■ Brief
Go through the entries below and collect each line with the string "mídia" in it.
--- Supplied material ---
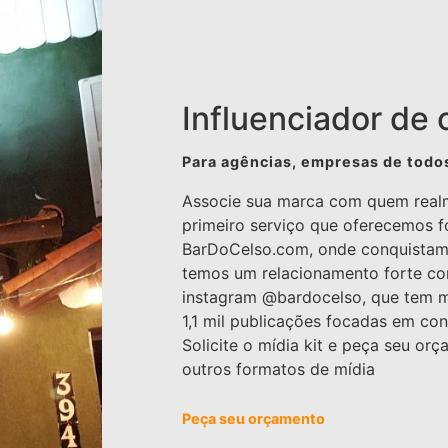
Influenciador de 
Para agências, empresas de tod
Associe sua marca com quem realm
primeiro serviço que oferecemos f
BarDoCelso.com, onde conquistamo
temos um relacionamento forte c
instagram @bardocelso, que tem ma
1,1 mil publicações focadas em co
Solicite o mídia kit e peça seu orç
outros formatos de mídia
Peça seu orçamento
---
■ Written reply
Solicite o mídia kit e peça seu orç
outros formatos de mídia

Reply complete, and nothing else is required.